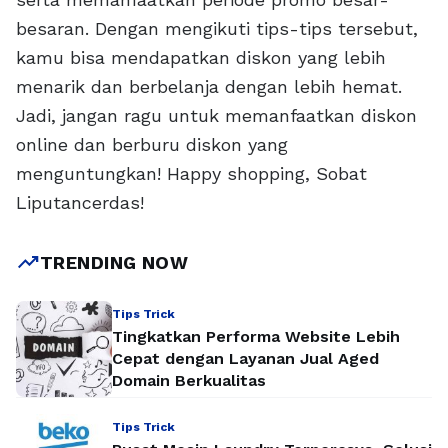
besaran. Dengan mengikuti tips-tips tersebut,
kamu bisa mendapatkan diskon yang lebih
menarik dan berbelanja dengan lebih hemat.
Jadi, jangan ragu untuk memanfaatkan diskon
online dan berburu diskon yang
menguntungkan! Happy shopping, Sobat
Liputancerdas!
trending_up
TRENDING NOW
Tips Trick
Tingkatkan Performa Website Lebih
Cepat dengan Layanan Jual Aged
Domain Berkualitas
Tips Trick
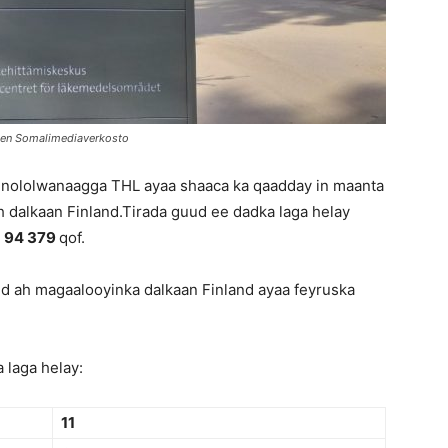
men Somalimediaverkosto
o nololwanaagga THL ayaa shaaca ka qaadday in maanta
h dalkaan Finland.Tirada guud ee dadka laga helay
a
94 379
qof.
d ah magaalooyinka dalkaan Finland ayaa feyruska
 laga helay:
11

════════════════════

**WHAT THE EXERCISE ASKS**.
Output the records above as they stand, from the first line to the line with "Liputancerdas!", inclusive, and exclude the pictures.

**COMPLETED EXERCISE**.
besaran. Dengan mengikuti tips-tips tersebut,
kamu bisa mendapatkan diskon yang lebih
menarik dan berbelanja dengan lebih hemat.
Jadi, jangan ragu untuk memanfaatkan diskon
online dan berburu diskon yang
menguntungkan! Happy shopping, Sobat
Liputancerdas!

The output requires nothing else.